Beyond the profits, this Friday marks the publication of the monthly employment report for October. The one from last month September jobs report marked a positive shift in sentiment about how quickly the economy could slow and allayed much of the fears about a looming economic recession. The Atlanta Fed’s current estimate for third-quarter GDP growth is 3.3%. Although better-than-expected growth has supported earnings estimates and therefore stock prices, bond yields have risen sharply from recent lows.

The additional rate cuts expected in 2024 are two successive cuts of 25 basis points (0.25%) in November and December. Although the probability, based on the price of Fed Funds futures contracts, remains high, it has fallen from higher conviction levels as recent economic data has been robust. A weaker or stronger than expected monthly jobs report this week could have a significant impact on rate cut expectations.

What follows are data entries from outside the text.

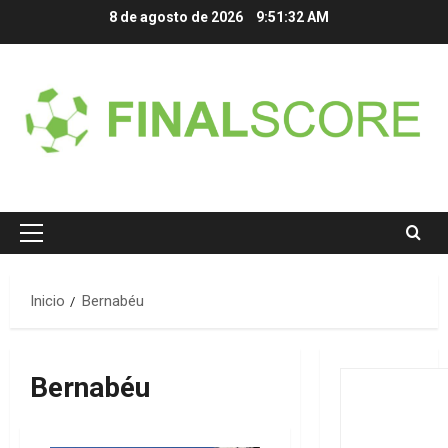
Saltar
8 de agosto de 2026
9:51:32 AM
al
contenido
Menú
principal
Inicio
Bernabéu
Bernabéu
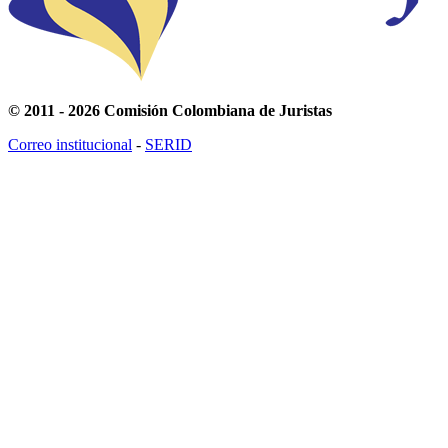
© 2011 - 2026 Comisión Colombiana de Juristas
Correo institucional
-
SERID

The busiest week of the earnings season saw five Magnificent 7 companies report earnings. Given the higher expected earnings growth rates and market capitalization, the Magnificent 7’s quarterly results and outlook will be crucial to this earnings season and to stock performance this week. Management’s earnings outlook remains critical, with expectations high and the S&P 500 selling at a relatively high price, 23 times higher than year-over-year earnings estimates.